Foi pensando nisso que a FICO, empresa pioneira no uso de análises preditivas e ciência de dados para melhorar as decisões operacionais, divulga algumas dicas valiosas para o período e destaca que há dois caminhos principais que abrem espaço para vulnerabilidades as fraudes em pagamentos de compras feitas on-line e o saque de dinheiro em caixa eletrônico. “A Black Friday e a Cyber Monday são um período que historicamente apresentam um aumento de fraudes de pagamentos. Com isso em mente, indicamos algumas maneiras simples para os compradores se protegerem enquanto aproveitam os descontos”, afirma Fabricio Ikeda, diretor de fraudes para América Latina da FICO.

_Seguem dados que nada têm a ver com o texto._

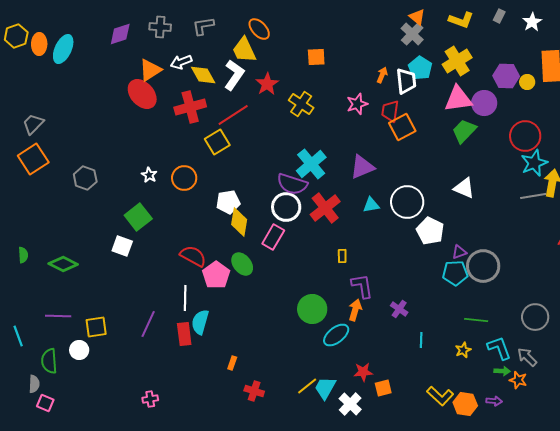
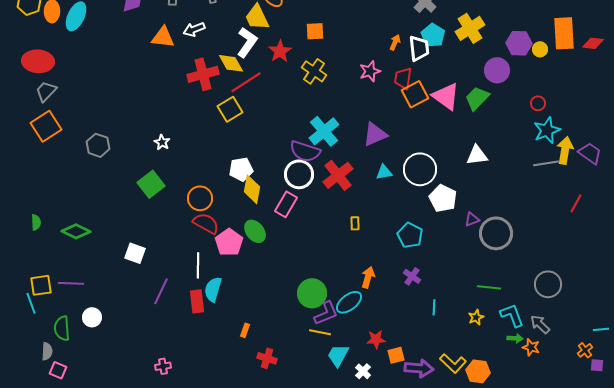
orange square: (316, 57) -> (315, 31), moved
orange triangle: (150, 70) -> (163, 37), turned 40
yellow diamond: (203, 75) -> (231, 63), moved
red ellipse: (142, 94) -> (38, 61), moved, turned -44
pink triangle: (458, 99) -> (446, 96), moved, turned 44
red circle: (525, 136) -> (538, 103), size x0.5
orange circle: (184, 178) -> (200, 198), moved
white triangle: (464, 188) -> (477, 155), turned -30
white square: (122, 246) -> (135, 253), moved
cyan pentagon: (455, 273) -> (410, 235), moved, turned 30
purple L-shape: (362, 286) -> (326, 313), moved, turned 76
green circle: (312, 309) -> (312, 293), moved
yellow square: (96, 327) -> (41, 285), moved
yellow line: (307, 386) -> (320, 332), moved, turned 50
purple arrow: (494, 401) -> (419, 368), moved, size x1.8
white cross: (350, 404) -> (363, 371), size x0.7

Mantenha a segurança on-line

Se verificar algo estranho em um site, procure outro lugar para fazer compras. Se você já efetuou o pagamento e depois suspeitar da compra, informe imediatamente seu banco;

Cuidado com e-mails prometendo descontos incríveis. Ao invés de clicar em um link diretamente do e-mail ou de um SMS, acesse diretamente o site do varejista. Os hackers podem falsificar websites, por isso certifique-se que você está comprando no site oficial;

Se estiver criando uma nova conta em um site, defina uma senha forte e que não tenha sido utilizada antes.

Verifique suas compras

Sempre verifique as transações feitas em seu cartão de crédito por meio do extrato bancário e pelo site do banco.

O emissor do seu cartão é seu parceiro

Caso suspeite que seu cartão possa ter sido comprometido ou clonado, peça imediatamente ao banco um novo cartão. É importante alterar também a senha sempre que houver uma suspeita de roubo de informações pessoais;

Verifique se o emissor do cartão oferece tecnologia de alerta de comunicações por SMS ou e-mails para o caso de suspeita de atividade fraudulenta em seu cartão;
Atualize suas informações de endereço e telefone celular para cada cartão. Isso permitirá que você seja rapidamente localizado em caso de uma situação crítica que exija sua atenção imediatamente.

Cuidado com a engenharia social

O banco nunca pede sua senha em contatos telefônicos. Por isso, se você receber uma ligação suspeita em que uma pessoa diz ser do seu banco, desligue e ligue diretamente para a central de atendimento.

Tome cuidado em caixas eletrônicos:

Se um caixa eletrônico parecer estranho ou o cartão não entrar na máquina, tente ir a outro local para sacar seu dinheiro;

Nunca se aproxime de um caixa eletrônico se houver uma pessoa estranha por perto. Nunca se envolva em conversas com outras pessoas em um caixa eletrônico e, no caso de caixas eletrônicos de rua, permaneça em seu automóvel até que outros usuários deixem o local;

Se por acaso seu cartão ficar preso no caixa eletrônico, informe ao emissor do cartão imediatamente. O usuário pode achar que o cartão foi capturado pelo caixa eletrônico, quando na realidade foi uma ação forjada por um criminoso próximo ao local.

Em geral, se algo parecer bom demais para ser verdade, pare por um momento e desconfie!